- Exercise brief: Leaving out all pictures, give again each line exactly, from the start of the listing through the line that contains "րաբերենի իմացությամբ".

- Data for analysis:
Content starts

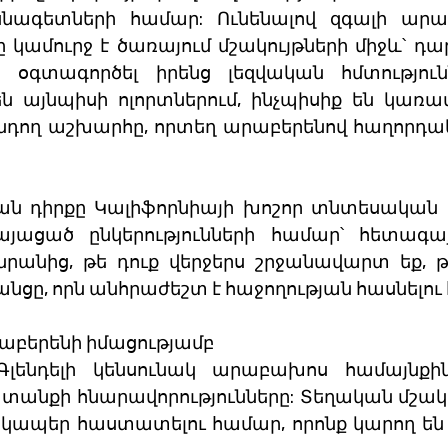
ագետների համար: Ունենալով զգալի արաբ
ը կամուրջ է ծառայում մշակույթների միջև՝ դա
 օգտագործել իրենց լեզվական հմտությունն
 այնպիսի ոլորտներում, ինչպիսիք են կառավ
նդող աշխարհը, որտեղ արաբերենով հաղորդակց
ն դիրքը Կալիֆորնիայի խոշոր տնտեսական կ
ացած ընկերությունների համար՝ հետագայ
անից, թե դուք վերջերս շրջանավարտ եք, թ
անցը, որն անհրաժեշտ է հաջողության հասնելու
րաբերենի իմացությամբ
Գլենդելի կենսունակ արաբախոս համայնքի
նքի հնարավորությունները: Տեղական մշակու
ն կապեր հաստատելու համար, որոնք կարող են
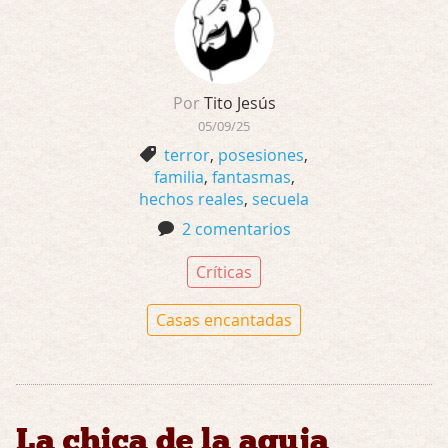
Por
Tito Jesús
05/09/25
terror
,
posesiones
,
familia
,
fantasmas
,
hechos reales
,
secuela
2 comentarios
Críticas
Casas encantadas
La chica de la aguja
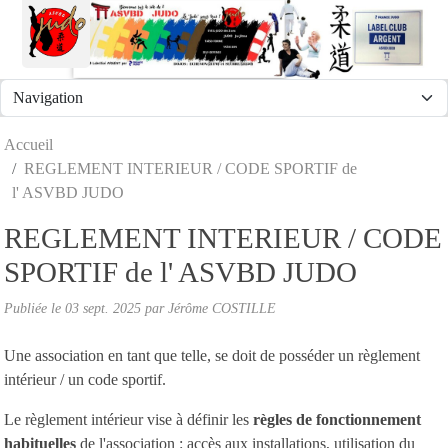
Panneau de gestion des cookies
Accueil
REGLEMENT INTERIEUR / CODE SPORTIF de
l' ASVBD JUDO
REGLEMENT INTERIEUR / CODE
SPORTIF de l' ASVBD JUDO
Publiée le
03 sept. 2025
par
Jérôme COSTILLE
Une association en tant que telle, se doit de posséder un règlement
intérieur / un code sportif.
Le règlement intérieur vise à définir les
règles de fonctionnement
habituelles
de l'association : accès aux installations, utilisation du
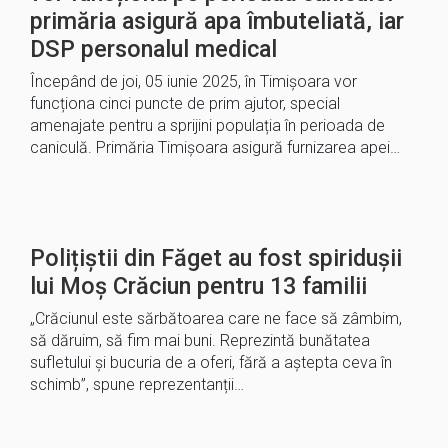
primăria asigură apa îmbuteliată, iar
DSP personalul medical
Începând de joi, 05 iunie 2025, în Timișoara vor
funcționa cinci puncte de prim ajutor, special
amenajate pentru a sprijini populația în perioada de
caniculă. Primăria Timișoara asigură furnizarea apei…
Polițiștii din Făget au fost spiridușii
lui Moș Crăciun pentru 13 familii
„Crăciunul este sărbătoarea care ne face să zâmbim,
să dăruim, să fim mai buni. Reprezintă bunătatea
sufletului și bucuria de a oferi, fără a aștepta ceva în
schimb”, spune reprezentanții…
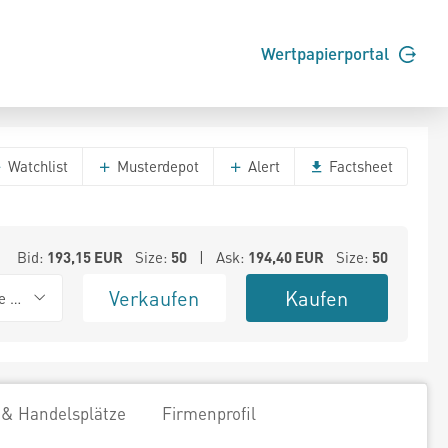
Wertpapierportal
Watchlist
Musterdepot
Alert
Factsheet
Bid:
193,15
EUR
Size:
50
| Ask:
194,40
EUR
Size:
50
Verkaufen
Kaufen
e BSX
 & Handelsplätze
Firmenprofil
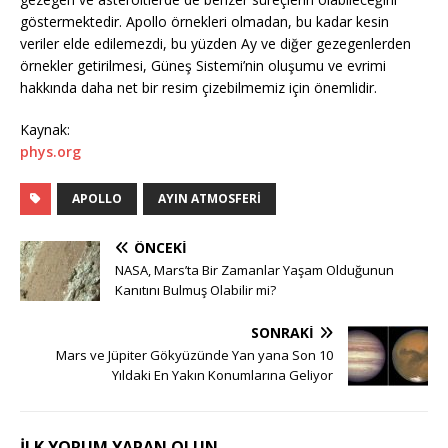
göstermektedir. Apollo örnekleri olmadan, bu kadar kesin
veriler elde edilemezdi, bu yüzden Ay ve diğer gezegenlerden
örnekler getirilmesi, Güneş Sistemi’nin oluşumu ve evrimi
hakkında daha net bir resim çizebilmemiz için önemlidir.
Kaynak:
phys.org
APOLLO
AYIN ATMOSFERI
ÖNCEKI
NASA, Mars’ta Bir Zamanlar Yaşam Olduğunun
Kanıtını Bulmuş Olabilir mi?
SONRAKI
Mars ve Jüpiter Gökyüzünde Yan yana Son 10
Yıldaki En Yakın Konumlarına Geliyor
İLK YORUM YAPAN OLUN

Content ends

- Solution:
ագետների համար: Ունենալով զգալի արաբ
ը կամուրջ է ծառայում մշակույթների միջև՝ դա
 օգտագործել իրենց լեզվական հմտությունն
 այնպիսի ոլորտներում, ինչպիսիք են կառավ
նդող աշխարհը, որտեղ արաբերենով հաղորդակց
ն դիրքը Կալիֆորնիայի խոշոր տնտեսական կ
ացած ընկերությունների համար՝ հետագայ
անից, թե դուք վերջերս շրջանավարտ եք, թ
անցը, որն անհրաժեշտ է հաջողության հասնելու
րաբերենի իմացությամբ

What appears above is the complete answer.